I’d had my own muscular skeletal issues for 30 odd years, with 20 years paying osteopaths and acupuncturists out of my earning but, now they were gone. I’d had spinal surgery in 2013, which was a complete success but they didn’t provide me with physio afterwards, which left the wrong muscles doing the wrong jobs. I had tendons ceasing up at the sight of a repetitive task. Everything was going wrong. I saw physio after physio and the exercises to strengthen one, would cause an issue with another, until I met my last consultant physio. They explained the last 30 years of my life in two sentences; your muscles have increased tone and are never at rest.

It was like a lightbulb had been turned on, that’s why I had chronic fatigue. He recommended you’ve guessed it, tai chi. So, I arranged to start the new Yang style course that was starting only a couple of weeks later. In the meantime, I’d asked my doctor to refer me to rheumatology on the advice of the physio.

The day of the first session of tai chi came around, and I meekly made my way into the hall and sat by myself. I wasn’t used to doing people! People scared me, but I stayed and we did some warming up, and some qigong and learned how to walk in a way that’s now very familiar. Week 2 came about and I learned a bit more, and a bit more week by week, I couldn’t get it!! I was so angry and frustrated with myself because my elderly mum knows two forms all the way through, and I was likening myself to her. I was beyond frustrated, but I kept with it after Julie’s encouraging words.

In March, I had my rheumatology appointment, she went through my physio’s findings and asked for a detailed history and found a whole bunch of other things. I’d thought about these before, but filed away as age or women’s or whatever. She ordered some bloods and did some feeling around my legs and came out with ‘I think you’ve got fibromyalgia darling’. I’d thought so too for the past 2 years, but the words coming out of her mouth were like daggers to my heart.

It’s strange when you believe something one minute, then want to disbelieve it as soon as you hear it said. Blood results were in, nothing shown, nothing ever was! Then it plopped on my doormat on March 9th, the letter. The diagnosis in writing. I was gutted! For the next few weeks, I did everything I could to prove I hadn’t got it, I was in complete denial.

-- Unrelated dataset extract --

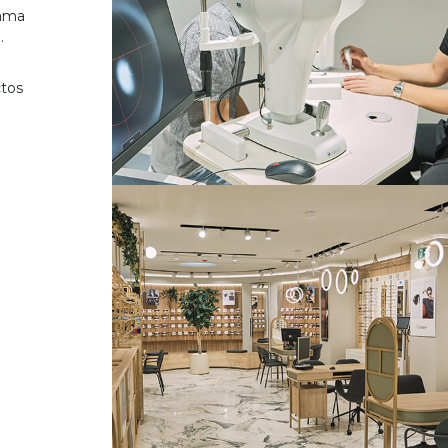
gama
.
ctos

Then lockdown happened and tai chi was moved to this video platform that no one had ever heard of before. Julie and Jane had masterfully arranged a timetable of video tai chi classes and because we couldn’t go anywhere, they did more sessions a week. I was getting better at it and feeling better too. The usual Tuesday morning Fibro Active sessions that I struggled to get to, were in my living room, and at the other end were a bunch of supportive ladies who understood how I was feeling, because they’d probably all felt that too. I suddenly felt like I belonged and people understood, all the injuries I got all the fatigue and downright exhaustion – they understood, and being able to open up about my feelings made me understand too.

Tai chi has helped me find a calmer mind, a space to be free from my worries and duties as for Fibro Active, I’ve not been here long but I know it’s where I belong.

Cheryl and her two children, George and Bri

George features very little in my blog but without him, I wouldn’t be here to tell my tale, he’s my rock, he catches me before I fall. Funny how the roles have changed so.